A further understanding of the various embodiments of the present invention may be realized by reference to the figures which are described in remaining portions of the specification. In the figures, like reference numerals are used throughout several figures to refer to similar components.
Embodiments of the present invention are related to a low density parity check decoder with relative indexing of non-zero circulants.

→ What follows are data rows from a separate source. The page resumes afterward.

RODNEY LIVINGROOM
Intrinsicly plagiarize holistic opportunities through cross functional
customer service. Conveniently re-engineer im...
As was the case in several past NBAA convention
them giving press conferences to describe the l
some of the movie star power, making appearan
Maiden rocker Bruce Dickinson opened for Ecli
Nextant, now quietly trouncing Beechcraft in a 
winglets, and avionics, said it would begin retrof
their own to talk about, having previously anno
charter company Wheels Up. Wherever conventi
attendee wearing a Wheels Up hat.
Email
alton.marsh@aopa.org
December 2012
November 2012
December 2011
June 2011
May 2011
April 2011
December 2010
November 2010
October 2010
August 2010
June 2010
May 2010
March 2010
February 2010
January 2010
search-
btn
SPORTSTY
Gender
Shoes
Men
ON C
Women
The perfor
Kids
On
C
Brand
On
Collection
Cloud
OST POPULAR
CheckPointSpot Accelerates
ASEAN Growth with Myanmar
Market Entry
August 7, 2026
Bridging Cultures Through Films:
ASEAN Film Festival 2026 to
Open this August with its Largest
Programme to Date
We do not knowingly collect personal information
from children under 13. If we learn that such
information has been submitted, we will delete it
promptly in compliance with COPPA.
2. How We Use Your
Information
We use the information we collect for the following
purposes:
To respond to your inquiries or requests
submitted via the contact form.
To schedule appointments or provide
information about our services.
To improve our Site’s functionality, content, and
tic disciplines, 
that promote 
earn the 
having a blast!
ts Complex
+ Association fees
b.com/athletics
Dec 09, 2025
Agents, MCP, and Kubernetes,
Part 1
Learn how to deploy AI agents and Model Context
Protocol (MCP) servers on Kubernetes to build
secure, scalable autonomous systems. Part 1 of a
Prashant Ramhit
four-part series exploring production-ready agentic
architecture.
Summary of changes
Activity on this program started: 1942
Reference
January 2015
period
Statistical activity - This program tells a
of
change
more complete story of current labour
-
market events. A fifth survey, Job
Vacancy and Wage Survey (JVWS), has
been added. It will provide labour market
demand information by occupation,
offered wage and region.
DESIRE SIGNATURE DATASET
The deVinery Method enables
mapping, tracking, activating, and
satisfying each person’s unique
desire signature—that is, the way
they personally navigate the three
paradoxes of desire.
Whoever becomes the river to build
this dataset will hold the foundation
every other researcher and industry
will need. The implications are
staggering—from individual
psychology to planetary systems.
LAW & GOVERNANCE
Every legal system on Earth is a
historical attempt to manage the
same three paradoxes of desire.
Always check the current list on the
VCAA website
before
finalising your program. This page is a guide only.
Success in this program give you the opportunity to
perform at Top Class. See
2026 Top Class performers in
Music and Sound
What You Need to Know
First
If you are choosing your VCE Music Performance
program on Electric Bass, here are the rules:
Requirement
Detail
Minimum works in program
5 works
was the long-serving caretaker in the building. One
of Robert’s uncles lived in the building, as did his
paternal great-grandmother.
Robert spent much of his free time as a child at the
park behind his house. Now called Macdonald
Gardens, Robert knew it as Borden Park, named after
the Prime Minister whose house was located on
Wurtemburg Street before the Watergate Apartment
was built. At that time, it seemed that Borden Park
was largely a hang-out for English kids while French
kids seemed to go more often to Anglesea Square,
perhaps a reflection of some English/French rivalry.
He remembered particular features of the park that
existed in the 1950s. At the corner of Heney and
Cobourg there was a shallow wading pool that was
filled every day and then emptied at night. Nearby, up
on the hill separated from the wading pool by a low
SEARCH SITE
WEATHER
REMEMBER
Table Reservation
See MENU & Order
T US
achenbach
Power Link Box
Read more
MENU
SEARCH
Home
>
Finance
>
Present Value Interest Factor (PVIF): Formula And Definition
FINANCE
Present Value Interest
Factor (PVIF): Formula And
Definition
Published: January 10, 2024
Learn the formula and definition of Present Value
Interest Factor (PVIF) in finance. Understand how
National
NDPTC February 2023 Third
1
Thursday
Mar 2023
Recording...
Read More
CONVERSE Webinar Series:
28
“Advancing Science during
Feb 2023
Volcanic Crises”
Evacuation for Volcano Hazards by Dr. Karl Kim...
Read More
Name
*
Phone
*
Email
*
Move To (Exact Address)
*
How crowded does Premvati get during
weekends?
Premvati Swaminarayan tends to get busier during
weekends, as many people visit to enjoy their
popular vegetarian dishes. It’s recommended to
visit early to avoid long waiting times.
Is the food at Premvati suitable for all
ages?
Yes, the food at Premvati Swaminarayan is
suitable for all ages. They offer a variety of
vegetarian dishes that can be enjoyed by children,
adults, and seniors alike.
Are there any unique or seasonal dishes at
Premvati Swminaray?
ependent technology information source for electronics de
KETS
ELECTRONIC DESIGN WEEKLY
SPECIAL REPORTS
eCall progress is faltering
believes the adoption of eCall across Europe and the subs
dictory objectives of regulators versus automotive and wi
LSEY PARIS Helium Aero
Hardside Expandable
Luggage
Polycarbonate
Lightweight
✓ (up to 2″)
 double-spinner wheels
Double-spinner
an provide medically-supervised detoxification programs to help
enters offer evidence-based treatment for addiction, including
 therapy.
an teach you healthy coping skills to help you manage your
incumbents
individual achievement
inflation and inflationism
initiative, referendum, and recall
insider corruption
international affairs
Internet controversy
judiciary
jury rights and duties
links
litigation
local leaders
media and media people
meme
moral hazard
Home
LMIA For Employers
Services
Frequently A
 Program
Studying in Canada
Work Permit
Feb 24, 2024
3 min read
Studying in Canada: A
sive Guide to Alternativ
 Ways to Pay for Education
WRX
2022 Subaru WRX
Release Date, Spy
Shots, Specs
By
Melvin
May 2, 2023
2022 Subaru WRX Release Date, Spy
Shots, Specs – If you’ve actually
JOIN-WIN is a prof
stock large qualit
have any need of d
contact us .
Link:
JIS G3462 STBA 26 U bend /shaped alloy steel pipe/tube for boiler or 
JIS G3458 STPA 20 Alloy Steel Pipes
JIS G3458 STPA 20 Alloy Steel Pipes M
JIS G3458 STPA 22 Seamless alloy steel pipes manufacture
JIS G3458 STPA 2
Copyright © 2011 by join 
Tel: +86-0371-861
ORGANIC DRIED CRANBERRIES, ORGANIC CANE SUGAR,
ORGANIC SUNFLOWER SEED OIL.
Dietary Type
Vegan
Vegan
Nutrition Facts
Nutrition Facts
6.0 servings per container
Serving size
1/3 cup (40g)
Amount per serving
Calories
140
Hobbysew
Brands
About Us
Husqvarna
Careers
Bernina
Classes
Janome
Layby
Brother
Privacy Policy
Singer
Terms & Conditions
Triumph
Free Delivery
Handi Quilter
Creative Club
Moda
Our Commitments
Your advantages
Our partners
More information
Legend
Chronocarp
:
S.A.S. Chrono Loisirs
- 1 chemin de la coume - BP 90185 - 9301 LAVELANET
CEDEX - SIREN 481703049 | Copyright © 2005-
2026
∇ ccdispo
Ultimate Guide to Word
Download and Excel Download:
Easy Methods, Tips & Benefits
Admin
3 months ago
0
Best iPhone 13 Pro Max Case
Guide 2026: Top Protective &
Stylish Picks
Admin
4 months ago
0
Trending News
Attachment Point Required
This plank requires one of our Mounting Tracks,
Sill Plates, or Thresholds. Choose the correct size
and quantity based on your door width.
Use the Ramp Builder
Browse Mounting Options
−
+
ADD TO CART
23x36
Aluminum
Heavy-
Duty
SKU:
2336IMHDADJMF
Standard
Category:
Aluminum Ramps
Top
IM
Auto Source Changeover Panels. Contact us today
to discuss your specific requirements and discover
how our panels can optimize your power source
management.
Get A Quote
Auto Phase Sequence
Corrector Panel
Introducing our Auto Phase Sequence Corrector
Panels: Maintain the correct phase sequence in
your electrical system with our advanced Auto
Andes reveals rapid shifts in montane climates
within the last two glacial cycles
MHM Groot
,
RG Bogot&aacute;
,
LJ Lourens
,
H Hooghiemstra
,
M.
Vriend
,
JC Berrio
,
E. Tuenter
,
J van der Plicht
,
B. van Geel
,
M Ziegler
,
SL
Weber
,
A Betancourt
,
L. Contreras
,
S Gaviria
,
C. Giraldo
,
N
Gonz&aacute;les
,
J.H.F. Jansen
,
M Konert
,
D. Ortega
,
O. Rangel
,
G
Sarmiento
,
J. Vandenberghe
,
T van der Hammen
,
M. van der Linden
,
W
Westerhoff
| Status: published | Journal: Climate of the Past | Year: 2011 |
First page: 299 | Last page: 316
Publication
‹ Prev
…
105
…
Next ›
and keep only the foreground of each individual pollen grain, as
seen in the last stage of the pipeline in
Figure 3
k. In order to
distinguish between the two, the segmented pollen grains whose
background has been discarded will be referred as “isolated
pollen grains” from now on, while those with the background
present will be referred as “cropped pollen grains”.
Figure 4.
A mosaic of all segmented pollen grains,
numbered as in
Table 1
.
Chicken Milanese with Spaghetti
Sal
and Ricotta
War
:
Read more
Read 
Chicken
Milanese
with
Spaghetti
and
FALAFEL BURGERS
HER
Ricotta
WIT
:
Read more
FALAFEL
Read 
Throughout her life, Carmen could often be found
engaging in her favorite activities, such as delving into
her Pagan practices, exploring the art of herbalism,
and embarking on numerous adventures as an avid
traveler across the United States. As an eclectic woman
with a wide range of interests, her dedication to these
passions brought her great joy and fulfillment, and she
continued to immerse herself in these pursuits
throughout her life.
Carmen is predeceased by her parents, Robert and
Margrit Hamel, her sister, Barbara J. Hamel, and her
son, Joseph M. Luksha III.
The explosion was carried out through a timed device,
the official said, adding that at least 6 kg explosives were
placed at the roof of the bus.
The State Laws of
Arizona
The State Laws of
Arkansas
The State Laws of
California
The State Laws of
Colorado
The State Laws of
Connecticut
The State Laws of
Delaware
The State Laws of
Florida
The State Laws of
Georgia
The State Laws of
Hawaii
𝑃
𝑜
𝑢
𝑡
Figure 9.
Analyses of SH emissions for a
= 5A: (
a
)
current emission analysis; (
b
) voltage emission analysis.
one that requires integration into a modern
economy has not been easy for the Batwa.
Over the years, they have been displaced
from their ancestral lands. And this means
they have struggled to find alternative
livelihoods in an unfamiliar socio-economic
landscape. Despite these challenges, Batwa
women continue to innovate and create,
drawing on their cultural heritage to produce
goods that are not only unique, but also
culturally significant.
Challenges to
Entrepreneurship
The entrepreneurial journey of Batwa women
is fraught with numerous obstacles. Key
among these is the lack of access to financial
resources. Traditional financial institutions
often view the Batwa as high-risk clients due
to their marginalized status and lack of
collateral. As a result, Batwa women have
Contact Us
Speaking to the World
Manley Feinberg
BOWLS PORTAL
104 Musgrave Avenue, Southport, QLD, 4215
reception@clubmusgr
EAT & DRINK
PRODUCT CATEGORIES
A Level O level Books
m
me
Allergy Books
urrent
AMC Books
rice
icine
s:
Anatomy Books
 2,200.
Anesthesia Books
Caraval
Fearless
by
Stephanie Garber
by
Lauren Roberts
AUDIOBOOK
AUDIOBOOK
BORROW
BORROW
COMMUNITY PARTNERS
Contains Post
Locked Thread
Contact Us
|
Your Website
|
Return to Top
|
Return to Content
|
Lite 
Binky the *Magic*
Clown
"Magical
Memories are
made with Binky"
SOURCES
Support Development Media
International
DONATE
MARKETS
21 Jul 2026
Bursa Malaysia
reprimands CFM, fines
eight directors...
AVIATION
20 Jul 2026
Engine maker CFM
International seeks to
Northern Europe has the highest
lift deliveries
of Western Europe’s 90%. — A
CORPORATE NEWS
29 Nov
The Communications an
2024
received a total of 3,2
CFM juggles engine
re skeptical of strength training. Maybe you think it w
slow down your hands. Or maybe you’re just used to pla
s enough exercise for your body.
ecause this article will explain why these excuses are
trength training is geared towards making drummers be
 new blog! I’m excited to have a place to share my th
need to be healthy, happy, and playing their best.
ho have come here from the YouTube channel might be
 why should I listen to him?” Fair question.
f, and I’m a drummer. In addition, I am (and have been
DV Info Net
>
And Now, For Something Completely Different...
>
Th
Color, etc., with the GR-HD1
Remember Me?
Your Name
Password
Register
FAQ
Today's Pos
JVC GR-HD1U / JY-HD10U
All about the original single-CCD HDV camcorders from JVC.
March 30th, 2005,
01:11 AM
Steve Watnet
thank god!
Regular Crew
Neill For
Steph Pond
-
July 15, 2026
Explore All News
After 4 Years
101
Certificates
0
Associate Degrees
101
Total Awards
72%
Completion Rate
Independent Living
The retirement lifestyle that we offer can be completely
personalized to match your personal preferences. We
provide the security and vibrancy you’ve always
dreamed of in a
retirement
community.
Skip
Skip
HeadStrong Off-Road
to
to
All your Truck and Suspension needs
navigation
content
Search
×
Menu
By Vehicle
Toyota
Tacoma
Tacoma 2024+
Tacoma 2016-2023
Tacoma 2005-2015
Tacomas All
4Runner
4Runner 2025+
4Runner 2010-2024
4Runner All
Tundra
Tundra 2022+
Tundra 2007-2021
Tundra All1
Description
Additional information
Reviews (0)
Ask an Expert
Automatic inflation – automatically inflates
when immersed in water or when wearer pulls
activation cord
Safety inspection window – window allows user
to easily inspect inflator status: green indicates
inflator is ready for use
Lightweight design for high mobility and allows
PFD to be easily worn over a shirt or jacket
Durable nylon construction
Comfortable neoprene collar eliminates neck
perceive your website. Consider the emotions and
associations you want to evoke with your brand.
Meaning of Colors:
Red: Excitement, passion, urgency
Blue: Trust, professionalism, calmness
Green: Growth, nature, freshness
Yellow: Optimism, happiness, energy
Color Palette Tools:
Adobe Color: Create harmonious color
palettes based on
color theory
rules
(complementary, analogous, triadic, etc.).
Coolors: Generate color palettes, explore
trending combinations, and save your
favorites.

In some embodiments, the low density parity check decoder is a min-sum based decoder which performs check node processing by determining the minimum or lowest scaled variable node to check node (V2C) message (min1), the next minimum called variable node to check node message (min2), and the index idx of min1. Rather than using the column index of the H-matrix for the index of min1, the index idx is relative only to non-zero circulants, referring only to non-zero circulants, and disregards the zero-circulants in each row of the H-matrix. By indexing only non-zero circulants, the index values can be stored with fewer bits, reducing the number of flip-flops or other storage devices in the decoder, which reduces the size of the decoder and the power consumption.
The instruction set used by the decoder to read instructions cycle by cycle to carry out the decoding is also adapted to support indexing of non-zero circulants. This, in turn, simplifies retry features such as, but not limited to, targeted symbol flipping, because it is not necessary to exhaustively read the entire instruction set and compare content to identify targeted symbol flipping candidates. By indexing only non-zero circulants, a targeted symbol flipping operation can retrieve information about candidate symbols in a single step. Latency and power consumption in retry mode are thus reduced.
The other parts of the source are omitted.